Conflicting cannabis laws between the two countries have created an absurd state of affairs for both Canadian and American cannabis companies hoping to access capital markets: Canadian cannabis companies are listing on major U.S. stock exchanges, while American cannabis companies are heading to the Canadian Securities Exchange, finding themselves unwelcome in the U.S. (except for the OTC markets).
On Thursday, Ontario-based Canopy Growth became the first plant-touching marijuana company to list on the New York Stock Exchange. Cronos Group became the first Canadian cannabis company to list on a major U.S. stock exchange when it debuted on Nasdaq in February. Medical marijuana is legal in Canada, while the government is aiming to legalize adult-use this summer. Meanwhile, the state-legal cannabis industry has flourished into a multi-billion-dollar industry in the U.S. while federal prohibition remains.
“People are going to Canada to raise capital because capital fuels an industry,” said Daniel Yi, communications director for MedMen.
The major U.S. exchanges have deemed the American marijuana industry as too risky of an investment. “They’re wrong… the fact of the matter is that the political atmosphere is very favorable to the industry. Capital will go where capital is needed,” he said.
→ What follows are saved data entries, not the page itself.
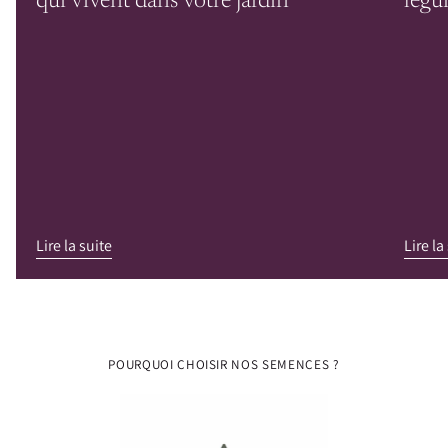
qui vivent dans votre jardin
légu
Lire la suite
Lire la
POURQUOI CHOISIR NOS SEMENCES ?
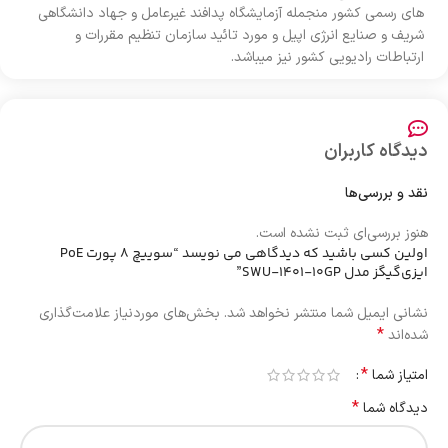
های رسمی کشور منجمله آزمایشگاه پدافند غیرعامل و جهاد دانشگاهی
شریف و صنایع انرژی اپیل و مورد تائید سازمان تنظیم مقررات و
ارتباطات رادیویی کشور نیز میباشد.
دیدگاه کاربران
نقد و بررسی‌ها
هنوز بررسی‌ای ثبت نشده است.
اولین کسی باشید که دیدگاهی می نویسد “سوییچ 8 پورت PoE
ایزی‌گیگز مدل SWU-1401-10GP”
نشانی ایمیل شما منتشر نخواهد شد.
بخش‌های موردنیاز علامت‌گذاری
*
شده‌اند
*
امتیاز شما
*
دیدگاه شما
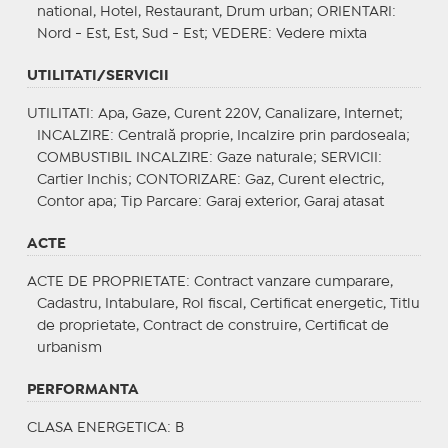
national, Hotel, Restaurant, Drum urban;
ORIENTARI
:
Nord - Est, Est, Sud - Est;
VEDERE
: Vedere mixta
UTILITATI/SERVICII
UTILITATI
: Apa, Gaze, Curent 220V, Canalizare, Internet;
INCALZIRE
: Centrală proprie, Incalzire prin pardoseala;
COMBUSTIBIL INCALZIRE
: Gaze naturale;
SERVICII
:
Cartier Inchis;
CONTORIZARE
: Gaz, Curent electric,
Contor apa;
Tip Parcare
: Garaj exterior, Garaj atasat
ACTE
ACTE DE PROPRIETATE
: Contract vanzare cumparare,
Cadastru, Intabulare, Rol fiscal, Certificat energetic, Titlu
de proprietate, Contract de construire, Certificat de
urbanism
PERFORMANTA
CLASA ENERGETICA
: B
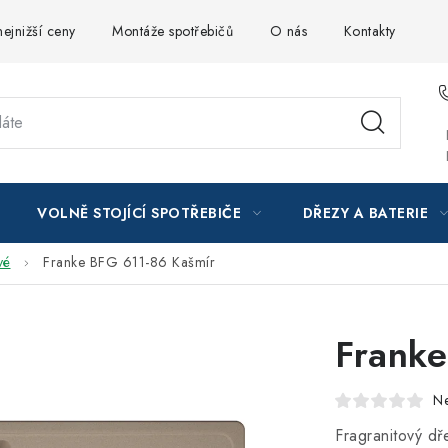
ejnižší ceny
Montáže spotřebičů
O nás
Kontakty
VOLNĚ STOJÍCÍ SPOTŘEBIČE
DŘEZY A BATERIE
vé
Franke BFG 611-86 Kašmír
Franke
N
Fragranitový dř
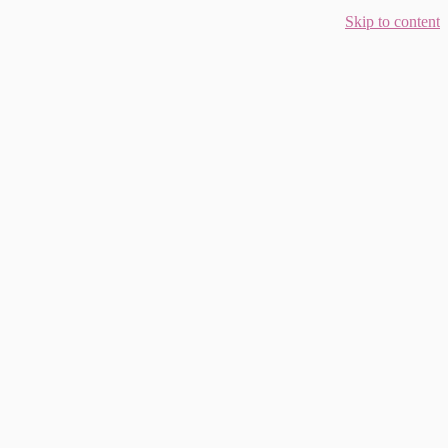
Skip to content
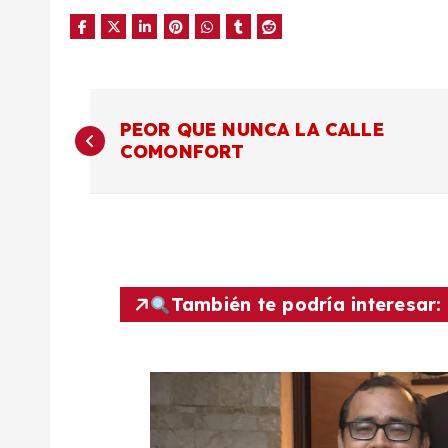
N
PEOR QUE NUNCA LA CALLE
COMONFORT
a
v
e
También te podría interesar:
g
a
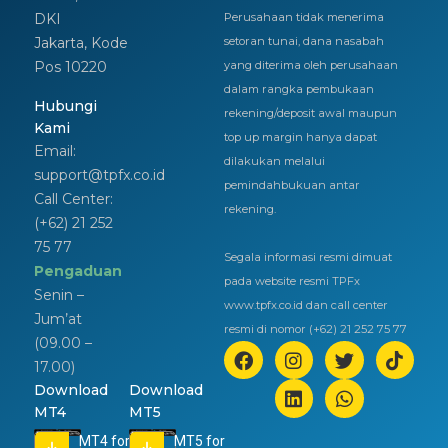
DKI
Perusahaan tidak menerima
Jakarta, Kode
setoran tunai, dana nasabah
Pos 10220
yang diterima oleh perusahaan
dalam rangka pembukaan
Hubungi
rekening/deposit awal maupun
Kami
top up margin hanya dapat
Email:
dilakukan melalui
support@tpfx.co.id
pemindahbukuan antar
Call Center:
rekening.
(+62) 21 252
75 77
Segala informasi resmi dimuat
Pengaduan
pada website resmi TPFx
Senin –
www.tpfx.co.id dan call center
Jum’at
resmi di nomor (+62) 21 252 75 77
(09.00 –
17.00)
Download
Download
MT4
MT5
MT4 for
MT5 for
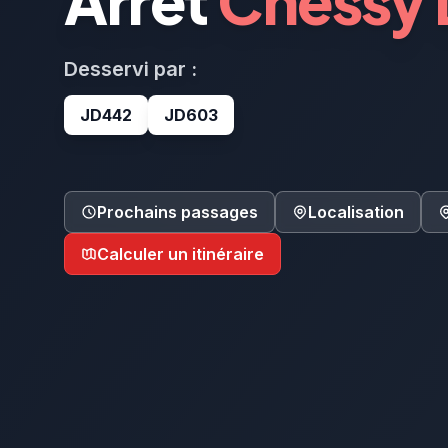
Arrêt
Chessy 
Desservi par :
JD442
JD603
Prochains passages
Localisation
Calculer un itinéraire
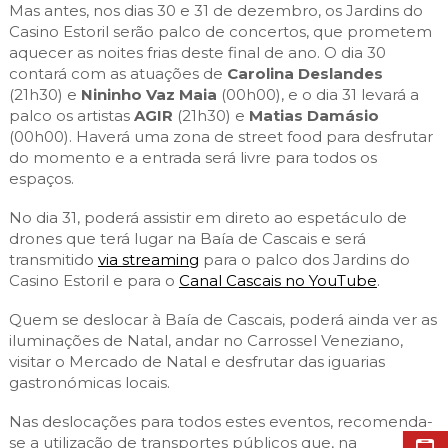
Mas antes, nos dias 30 e 31 de dezembro, os Jardins do
Casino Estoril serão palco de concertos, que prometem
aquecer as noites frias deste final de ano. O dia 30
contará com as atuações de
Carolina Deslandes
(21h30) e
Nininho Vaz Maia
(00h00), e o dia 31 levará a
palco os artistas
AGIR
(21h30) e
Matias Damásio
(00h00). Haverá uma zona de street food para desfrutar
do momento e a entrada será livre para todos os
espaços.
No dia 31, poderá assistir em direto ao espetáculo de
drones que terá lugar na Baía de Cascais e será
transmitido
via streaming
para o palco dos Jardins do
Casino Estoril e para o
Canal Cascais no YouTube
.
Quem se deslocar à Baía de Cascais, poderá ainda ver as
iluminações de Natal, andar no Carrossel Veneziano,
visitar o Mercado de Natal e desfrutar das iguarias
gastronómicas locais.
Nas deslocações para todos estes eventos, recomenda-
se a utilização de transportes públicos que, na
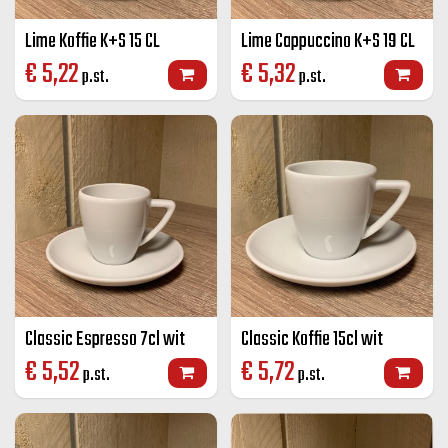
Lime Koffie K+S 15 CL
Lime Cappuccino K+S 19 CL
€
5,22
€
5,32
p.st.
p.st.
Classic Espresso 7cl wit
Classic Koffie 15cl wit
€
5,52
€
5,72
p.st.
p.st.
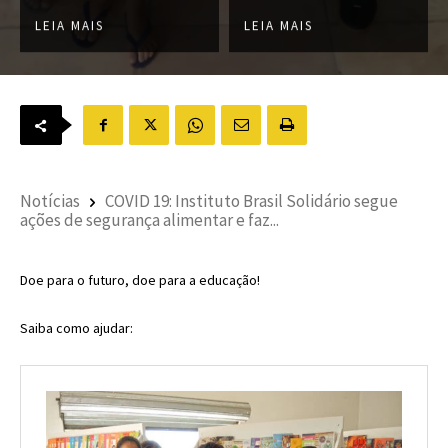
LEIA MAIS
LEIA MAIS
Notícias
COVID 19: Instituto Brasil Solidário segue
ações de segurança alimentar e faz...
Doe para o futuro, doe para a educação!
Saiba como ajudar:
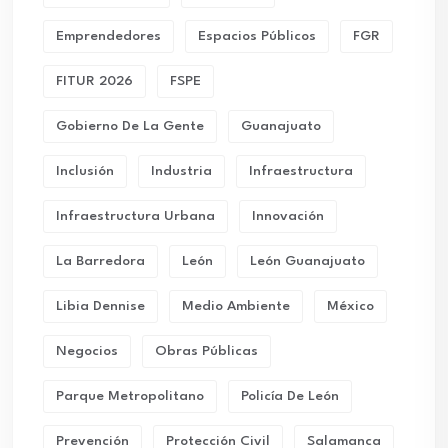
Emprendedores
Espacios Públicos
FGR
FITUR 2026
FSPE
Gobierno De La Gente
Guanajuato
Inclusión
Industria
Infraestructura
Infraestructura Urbana
Innovación
La Barredora
León
León Guanajuato
Libia Dennise
Medio Ambiente
México
Negocios
Obras Públicas
Parque Metropolitano
Policía De León
Prevención
Protección Civil
Salamanca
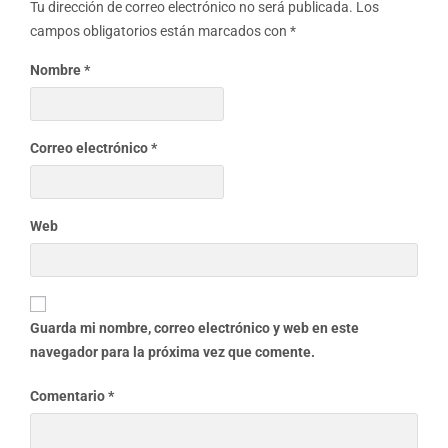
Tu dirección de correo electrónico no será publicada.
Los
campos obligatorios están marcados con
*
Nombre
*
Correo electrónico
*
Web
Guarda mi nombre, correo electrónico y web en este
navegador para la próxima vez que comente.
Comentario
*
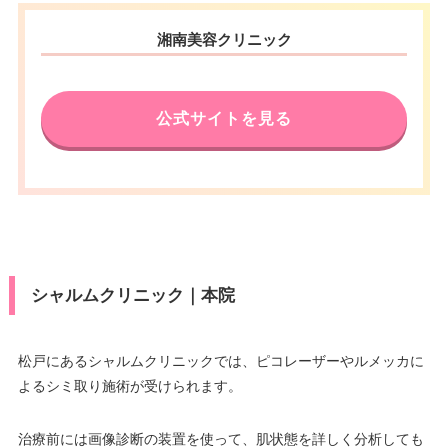
湘南美容クリニック
公式サイトを見る
シャルムクリニック｜本院
松戸にあるシャルムクリニックでは、ピコレーザーやルメッカに
よるシミ取り施術が受けられます。
治療前には画像診断の装置を使って、肌状態を詳しく分析しても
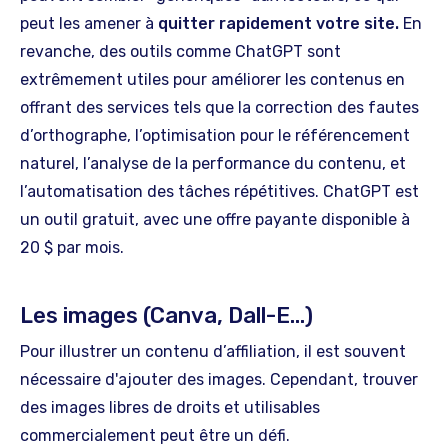
peut les amener à
quitter rapidement votre site.
En
revanche, des outils comme ChatGPT sont
extrêmement utiles pour améliorer les contenus en
offrant des services tels que la correction des fautes
d’orthographe, l’optimisation pour le référencement
naturel, l’analyse de la performance du contenu, et
l’automatisation des tâches répétitives. ChatGPT est
un outil gratuit, avec une offre payante disponible à
20 $ par mois.
Les images (Canva, Dall-E…)
Pour illustrer un contenu d’affiliation, il est souvent
nécessaire d'ajouter des images. Cependant, trouver
des images libres de droits et utilisables
commercialement peut être un défi.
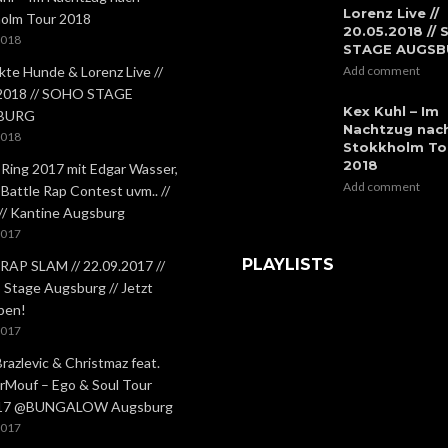
Lorenz Live //
olm Tour 2018
20.05.2018 //
2018
STAGE AUGS
kte Hunde & Lorenz Live //
Add comment
.2018 // SOHO STAGE
Kex Kuhl – Im
BURG
Nachtzug nac
2018
Stokkholm To
2018
 Ring 2017 mit Edgar Wasser,
Add comment
 Battle Rap Contest uvm.. //
 // Kantine Augsburg
2017
PLAYLISTS
RAP SLAM // 22.09.2017 //
Stage Augsburg // Jetzt
ben!
2017
Brazlevic & Christmaz feat.
rMouf – Ego & Soul Tour
.17 @BUNGALOW Augsburg
2017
State-level marijuana reforms have continued despite Attorney General Jeff Sessions’ anti-cannabis rhetoric. President Donald Trump has promised Colorado Senator Cory Gardner that his administration would not go after the state’s legal marijuana industry. Meanwhile, a key congressional committee voted earlier this month to extend medical marijuana protections in an historic vote.
“You’re going to see more and more cannabis companies listing on the major stock exchanges in the U.S.,” said Yi, who predicts that the likes of Nasdaq and the NYSE will one day welcome companies like MedMen. Once that happens, “you’re going to see some migration” from Canada to the U.S., he said. “That’s the beauty of having free markets and open borders.”
But not all is rosy for the marijuana sector. Soaring cannabis stocks in Canada have prompted concerns about overvaluations. Bets against marijuana-related stocks have hit a record high. The total value of short sales is approaching $2.1 billion, reported Bloomberglast week. Meanwhile, Canopy Growth’s shares dropped more than 6% on its first day of trading on the NYSE.
Still, there’s no denying that the global marijuana industry will continue to grow as governments around the world consider marijuana reforms. MedMen currently has operations in three U.S. states. While it does not yet have operations in Canada, the company is planning to partner with Cronos to open retail outlets once recreational use becomes legal in the country.
“At what point does [federal prohibition] become a moot point?” said Yi. As more states liberalize their cannabis laws, the risks of operating in the cannabis industry will decline. “From a capital standpoint, there’s a tipping point, and I think we’re very close to that tipping point.”